= Sasha Cagen =

American editor and writer

Sasha Cagen is an American writer, editor, and entrepreneur and originator of the quirkyalone movement. Her first book was Quirkyalone: A Manifesto for Uncompromising Romantics (Harper, San Francisco, 2004), and her second book To-Do List: From Buying Milk to Finding a Soul Mate, What Our Lists Reveal About Us, a collection of 100 handwritten lists and the stories behind them, was released by Simon & Schuster in November 2007.

==Biography==
A native of Cranston, Rhode Island, Cagen attended Amherst College and graduated from Barnard College.

Cagen got her start as a writer in the "girl zine revolution," writing about topics ranging from the class politics of attending an elite women's college to the taste of grape soda and the fear of being pushed or pushing someone else into the subway tracks.
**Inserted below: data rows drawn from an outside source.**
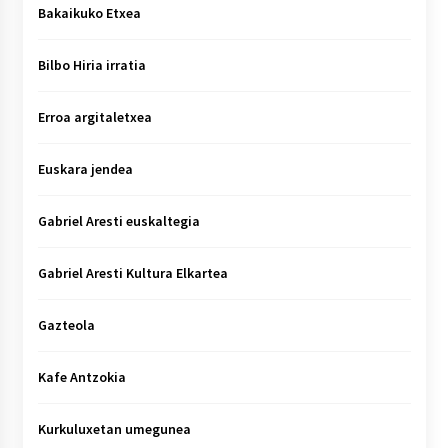
Bakaikuko Etxea
Bilbo Hiria irratia
Erroa argitaletxea
Euskara jendea
Gabriel Aresti euskaltegia
Gabriel Aresti Kultura Elkartea
Gazteola
Kafe Antzokia
Kurkuluxetan umegunea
During the mid-1990s, in New York, Cagen co-edited the self-published Cupsize.

In 2010, Cagen left San Francisco to travel in South America where she also promoted Quirkyalone in Rio de Janeiro, Brazil. She has since become a life coach and a leading advocate of self-marriage as a ritual of acknowledgment and self-acceptance for women and men.
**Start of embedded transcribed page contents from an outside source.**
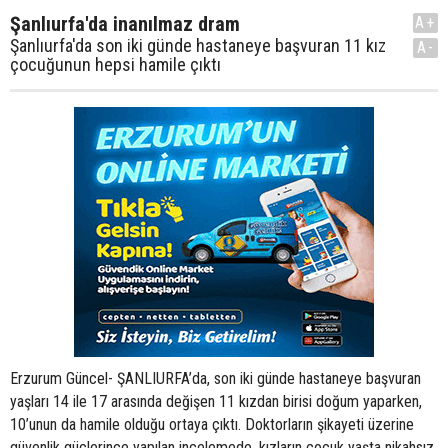
Şanlıurfa'da inanılmaz dram
A+
Şanlıurfa'da son iki günde hastaneye başvuran 11 kız
A-
çocuğunun hepsi hamile çıktı
Erzurum Güncel- ŞANLIURFA’da, son iki günde hastaneye başvuran
yaşları 14 ile 17 arasında değişen 11 kızdan birisi doğum yaparken,
10’unun da hamile olduğu ortaya çıktı. Doktorların şikayeti üzerine
güvenlik güçlerince yapılan incelemede, kızların çocuk yaşta nikahsız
Her travels led her to settle in Buenos Aires where she works with tango to help women clients reconnect with their sensuality. As part of her tango teaching. she developed and coined the term "Pussywalking" to help women connect to their embodied feminine power.

She is the founding editor and publisher of To-Do List, a "magazine of meaningful minutiae" that used the idea of a to-do list to explore the details of daily life. Among other major recognition, To-Do List was named Best New Magazine of 2000 in Utne's Alternative Press Awards, Reader's Choice.
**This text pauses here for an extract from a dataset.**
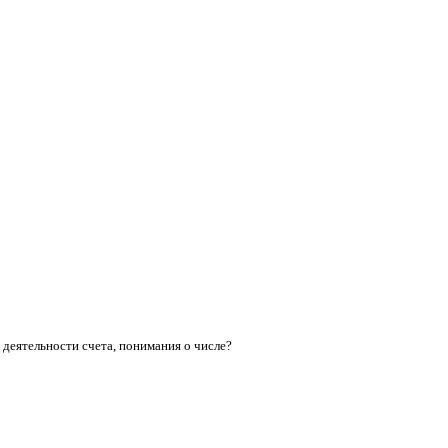
 деятельности счета, понимания о числе?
Cagen cofounded StyleMob, a social networking site "dedicated to real people and their style." The site started in early 2007, and received media coverage.

Cagen has appeared on the BBC, Anderson Cooper 360, CNN Headline News, Countdown with Keith Olbermann, and NPR's "Day to Day" and "Talk of the Nation". Cagen's essays have appeared in newspapers and magazines including the Village Voice, Utne Reader, and Men's Health.

Cagen is reportedly currently at work on a memoir about her travels in South America. She splits her time between Buenos Aires and the U.S.

==Bibliography==
- Quirkyalone: A Manifesto for Uncompromising Romantics (Harper San Francisco, 2004)
- To-Do List: From Buying Milk to Finding a Soul Mate, What Our Lists Reveal About Us (Simon & Schuster, 2007)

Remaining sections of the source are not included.